Every surf club president, and every member, in every club wants to be able to hold up an Annual Report and reflect on a year with ‘no lives lost’. And that is as it should be.

But what if a club wanted more? What if a club set new goals, set new standards? What if we reimagined lifesaving as something beyond the commitment we provide to Council and the service we provide the community. What if CSLSC was ‘a lifestyle for a lifetime’ – something that continued to evolve and grow, something that outlived all of us.

Sure, for a certain number of years your focus would be patrolling Cronulla beach, dutifully fulfilling our obligations, offering safety to those who come to enjoy ‘our beach’. But after that, and perhaps on top of that, you would be committed to a set of values that could influence the community more broadly and make our little slice of heaven even safer. Going ‘above and beyond’.

Training, coaching, acting as an advocate (or in the current vernacular, an influencer) – anything that might enhance the safety of the people around us. An enhanced ‘service’ delivering an even greater stewardship of Cronulla and the adjacent areas.
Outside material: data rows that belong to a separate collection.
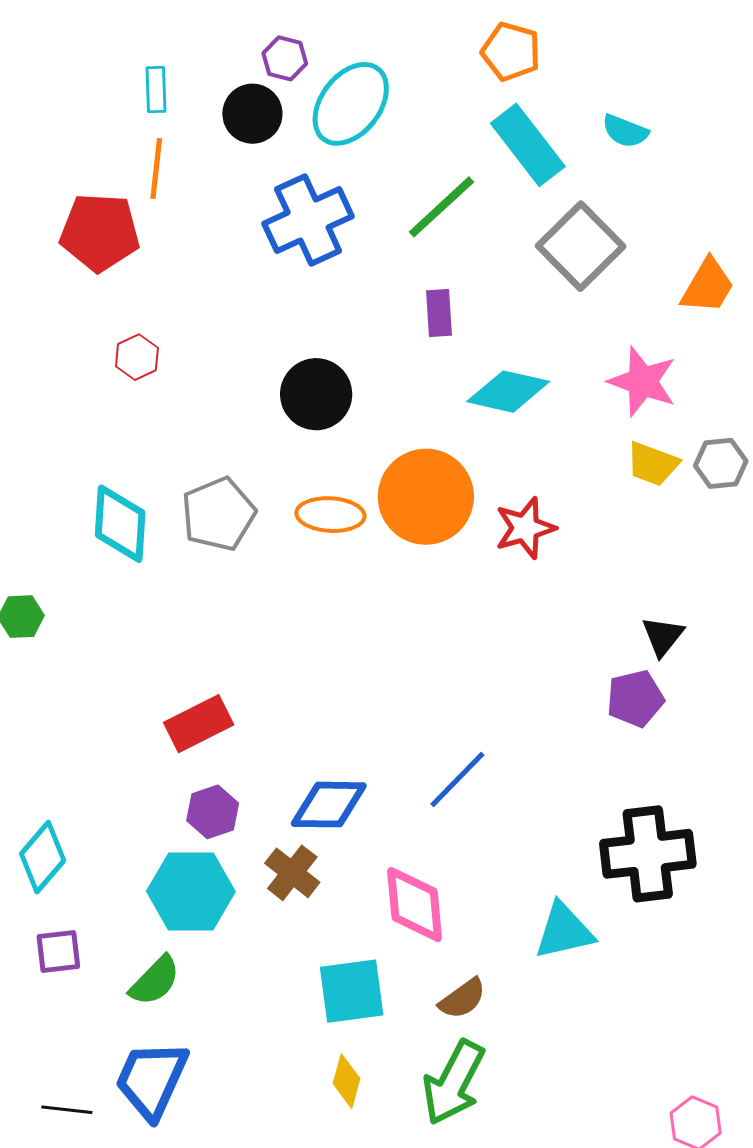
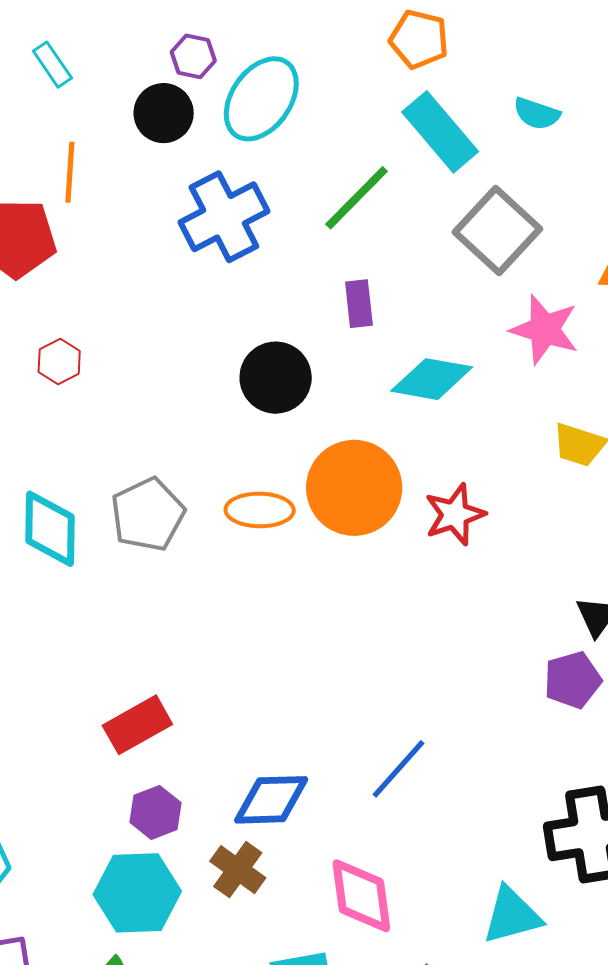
cyan rectangle: (156, 89) -> (52, 65), moved, turned -30
pink star: (643, 382) -> (545, 329), moved
black circle: (316, 394) -> (276, 378), moved

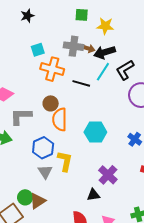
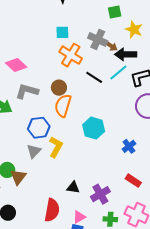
green square: (82, 15) -> (115, 12), turned -32
purple cross: (108, 175) -> (100, 194), moved
brown triangle: (38, 201) -> (18, 177), turned -36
We would look to engage non-members (yes, non-members), the hundreds of regulars, the locals in the Complex, the restaurants and cafes. The Shark Island swimmers, the surfers, the walkers, the people that are lucky enough to wake up to this magnificent view. This influence would allow us to have additional surveillance and maybe, just maybe, help save a life outside our prescribed remit – maybe that’s away from our beloved Cronulla beach or outside our usual hours – but it is a life.

This idea isn’t new, CSLSC’s last two Meritorious Awards were won in precisely this context. But what if the ‘new’ thinking was that we looked at our role, our beach, and our community with this higher expectation. Not as an exception but an aspiration that would become a norm.

A higher bar, sure. A bar we may fall short of, sure. But isn’t that the definition of ‘vigilance and service’ that we wish to strive for? Isn’t the pursuit of these skills and this ability to influence ‘better’?

Many years ago, the likes of Barry Ezzy and Geoff Foreshaw led our club, District and Branch. They led lifesaving and created a legacy that was, quite appropriately, recognised in this week’s Australia Day honours, but in my opinion, it is our privilege to build on that, not rest on it.

Yesterday, the actions of Patrol 5, led by Adam Watson, Emma Larssen and Marcus Kennedy offered further evidence of this level of service. Their ability to act effectively with the lifeguards, Jack Robertson and Richard Garnsey (also CSLSC members) was crucial. This, again, is something ‘above and beyond’.

The exceptional surveillance and actions of Bradley Dunn were the catalyst for actions that undoubtedly saved the life of a swimmer at Shelly Beach. His commitment to rescue training, in this case the Jet ski, and the quality of the execution of the skills of this 20 year old lifesaver cannot be understated or undervalued. We are all so proud of you.

On behalf of all CSLSC members I write to acknowledge and thank these patrolling members, and all patrolling members. But as we reflect on this event, I also wanted to ask you to consider some context, to acknowledge the wonderful legacy created by people like Barry and Geoff, and the future that is being created by young members of the calibre of Bradley Dunn. It is this context that allows us to be purposeful about our future.

As I said at the last lifesaving meeting, I can’t recall a time when our patrols have been stronger. On behalf of the community and club, we thank you for your dedication.

Our thoughts are with the family of the deceased, but also focused on how we can continue to offer the vigilance and service that has made this club so great for the past 115 seasons.